**Required work:** I'd like every record written out again, exactly as it is.

____ Records for the exercise

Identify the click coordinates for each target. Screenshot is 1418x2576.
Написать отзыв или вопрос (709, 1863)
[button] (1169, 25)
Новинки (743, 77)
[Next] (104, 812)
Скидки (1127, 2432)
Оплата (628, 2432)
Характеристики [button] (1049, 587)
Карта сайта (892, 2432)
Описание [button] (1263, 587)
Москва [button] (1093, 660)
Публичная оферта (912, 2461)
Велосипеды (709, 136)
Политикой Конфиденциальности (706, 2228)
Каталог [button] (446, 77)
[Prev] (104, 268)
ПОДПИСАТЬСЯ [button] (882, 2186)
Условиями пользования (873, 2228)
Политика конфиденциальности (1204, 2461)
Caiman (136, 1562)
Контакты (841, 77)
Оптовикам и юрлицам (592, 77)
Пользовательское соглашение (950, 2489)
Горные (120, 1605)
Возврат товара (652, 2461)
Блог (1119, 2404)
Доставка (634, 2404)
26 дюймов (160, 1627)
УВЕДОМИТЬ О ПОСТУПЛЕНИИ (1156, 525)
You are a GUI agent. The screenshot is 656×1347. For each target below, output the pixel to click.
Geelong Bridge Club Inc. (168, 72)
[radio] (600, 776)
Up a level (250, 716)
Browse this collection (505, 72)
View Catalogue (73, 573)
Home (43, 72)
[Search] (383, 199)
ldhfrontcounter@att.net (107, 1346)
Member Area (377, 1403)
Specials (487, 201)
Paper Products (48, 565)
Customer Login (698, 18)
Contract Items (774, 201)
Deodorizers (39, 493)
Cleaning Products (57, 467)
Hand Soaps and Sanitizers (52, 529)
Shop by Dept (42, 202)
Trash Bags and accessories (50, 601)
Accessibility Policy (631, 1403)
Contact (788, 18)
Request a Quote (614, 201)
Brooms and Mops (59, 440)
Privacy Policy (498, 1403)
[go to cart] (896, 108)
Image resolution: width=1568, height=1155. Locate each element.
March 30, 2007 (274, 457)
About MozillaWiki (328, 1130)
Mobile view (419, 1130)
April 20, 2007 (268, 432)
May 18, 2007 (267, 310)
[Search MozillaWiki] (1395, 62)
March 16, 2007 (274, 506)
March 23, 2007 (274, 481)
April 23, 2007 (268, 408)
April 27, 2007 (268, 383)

________

**Task response:**
Identify the click coordinates for each target. Screenshot is 1418x2576.
Написать отзыв или вопрос (709, 1863)
[button] (1169, 25)
Новинки (743, 77)
[Next] (104, 812)
Скидки (1127, 2432)
Оплата (628, 2432)
Характеристики [button] (1049, 587)
Карта сайта (892, 2432)
Описание [button] (1263, 587)
Москва [button] (1093, 660)
Публичная оферта (912, 2461)
Велосипеды (709, 136)
Политикой Конфиденциальности (706, 2228)
Каталог [button] (446, 77)
[Prev] (104, 268)
ПОДПИСАТЬСЯ [button] (882, 2186)
Условиями пользования (873, 2228)
Политика конфиденциальности (1204, 2461)
Caiman (136, 1562)
Контакты (841, 77)
Оптовикам и юрлицам (592, 77)
Пользовательское соглашение (950, 2489)
Горные (120, 1605)
Возврат товара (652, 2461)
Блог (1119, 2404)
Доставка (634, 2404)
26 дюймов (160, 1627)
УВЕДОМИТЬ О ПОСТУПЛЕНИИ (1156, 525)
You are a GUI agent. The screenshot is 656×1347. For each target below, output the pixel to click.
Geelong Bridge Club Inc. (168, 72)
[radio] (600, 776)
Up a level (250, 716)
Browse this collection (505, 72)
View Catalogue (73, 573)
Home (43, 72)
[Search] (383, 199)
ldhfrontcounter@att.net (107, 1346)
Member Area (377, 1403)
Specials (487, 201)
Paper Products (48, 565)
Customer Login (698, 18)
Contract Items (774, 201)
Deodorizers (39, 493)
Cleaning Products (57, 467)
Hand Soaps and Sanitizers (52, 529)
Shop by Dept (42, 202)
Trash Bags and accessories (50, 601)
Accessibility Policy (631, 1403)
Contact (788, 18)
Request a Quote (614, 201)
Brooms and Mops (59, 440)
Privacy Policy (498, 1403)
[go to cart] (896, 108)
Image resolution: width=1568, height=1155. Locate each element.
March 30, 2007 (274, 457)
About MozillaWiki (328, 1130)
Mobile view (419, 1130)
April 20, 2007 (268, 432)
May 18, 2007 (267, 310)
[Search MozillaWiki] (1395, 62)
March 16, 2007 (274, 506)
March 23, 2007 (274, 481)
April 23, 2007 (268, 408)
April 27, 2007 (268, 383)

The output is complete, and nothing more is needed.